As a director, artistic director, choreographer and teacher, Mr. Macdonald worked with some of Canada’s leading cultural institutions, including the Royal Winnipeg Ballet, Les Grands Ballets Canadiens, The National Ballet of Canada, the National Arts Centre, the National Theatre School, The Banff Centre, and the Stratford Festival, and with dance companies throughout Europe and the United States.

He was also a renowned director of opera and musicals, and called himself an “eclectic artist” because he loved so many different kinds of music – from classical to jazz, and from opera to musicals. His opera productions were presented by major companies around the world, and his stagings of Gilbert and Sullivan operettas for the Stratford Festival (many of them later televised by the CBC) were hugely successful.

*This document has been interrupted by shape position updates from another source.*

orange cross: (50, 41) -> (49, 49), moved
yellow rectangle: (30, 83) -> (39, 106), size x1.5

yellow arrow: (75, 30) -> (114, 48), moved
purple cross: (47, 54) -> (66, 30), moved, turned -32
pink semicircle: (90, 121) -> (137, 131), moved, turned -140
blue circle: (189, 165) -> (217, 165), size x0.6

Awards and honours include Officer of the Order of Canada (1967), promoted to Companion (2002); Fellow of The Banff Centre (2004); Walter Carsen Prize for Excellence in the Performing Arts (2001); Dance Canada Prize (1988); Banff Centre National Arts Award (1988); Canada Council Molson Prize (1983); and Paris International Gold Star for Choreography (1964). His book Dancing in Thin Air: Looking Back on Sixty Years of Dance at The Banff Centre was published in 2007. ** Paul Buissonneau ** Paul Buissonneau’s association with the National Arts Centre goes back to the early seventies. Notably, he directed Jean Tardieu’s Cabaret des mots and Molière’s Les précieuses ridicules, presented as part of former NAC French Theatre artistic director Denis Marleau’s seasons in 2002 and 2003 respectively.

 

Born in France in 1926, Mr. Buissonneau first performed with Édith Piaf as a member of Les Compagnons de la Chanson. Shy and timid when he arrived in Canada, he soon developed a boisterously exuberant public persona. However, his temperamental style masked a deeply sensitive nature and a heart of gold. His mastery of all things theatrical, from building sets to acting to directing, set a shining example for the young artists whom he continuously helped.

 

The City of Montreal hired Mr. Buissonneau in 1952 as artistic director of La Roulotte, an outdoor theatre run by the Department of Recreation which attracted thousands of children and their parents to city parks each summer. “La Roulotte was an amazing learning experience, both for our young audiences and for the actors,” Mr. Buissonneau recalled. “It provided a unique opportunity to try new things, and it sparked ideas about directing and performance that would be considered strong and original even today. Those novel productions and technical discoveries popped up like mushrooms, largely, I think, because we had very little money.”

 

Four years later he started his own company, Le Théâtre de Quat ‘Sous, and over the next thirty‑five years conducted a free-wheeling theatrical experiment that presented the early work of many of today’s foremost artists, including Robert Lepage. At the same time he wrote and performed, including the famed children’s television character “Picolo”, a magical, poetic, funny role that provided financial sustenance as he pursued his theatre activities.

 

In 1968, he directed the legendary L’Osstidcho which showcased some of Quebec’s brightest young artists, including Yvon Deschamps and Robert Charlebois, bringing something completely new to Quebec’s parched theatrical life.

 

Mr. Buissonneau received many honours including the Governor General’s Performing Arts Award for Lifetime Artistic Achievement in 1998, and the Prix Denise‑Pelletier in 2001. In September 2014 he was named an honorary citizen of the City of Montreal.